• WHAT IS EXPECTED: From the first line to the last, restate the data exactly, leaving out the images.

• INPUT FOR THIS TASK:

- - -

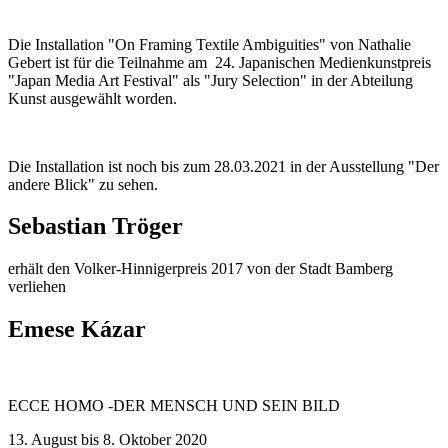
Die Installation "On Framing Textile Ambiguities" von Nathalie
Gebert ist für die Teilnahme am 24. Japanischen Medienkunstpreis
"Japan Media Art Festival" als "Jury Selection" in der Abteilung
Kunst ausgewählt worden.
Die Installation ist noch bis zum 28.03.2021 in der Ausstellung "Der
andere Blick" zu sehen.
Sebastian Tröger
erhält den Volker-Hinnigerpreis 2017 von der Stadt Bamberg
verliehen
Emese Kázar
ECCE HOMO -DER MENSCH UND SEIN BILD
13. August bis 8. Oktober 2020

- - -

• ANSWER SECTION:
Die Installation "On Framing Textile Ambiguities" von Nathalie
Gebert ist für die Teilnahme am 24. Japanischen Medienkunstpreis
"Japan Media Art Festival" als "Jury Selection" in der Abteilung
Kunst ausgewählt worden.
Die Installation ist noch bis zum 28.03.2021 in der Ausstellung "Der
andere Blick" zu sehen.
Sebastian Tröger
erhält den Volker-Hinnigerpreis 2017 von der Stadt Bamberg
verliehen
Emese Kázar
ECCE HOMO -DER MENSCH UND SEIN BILD
13. August bis 8. Oktober 2020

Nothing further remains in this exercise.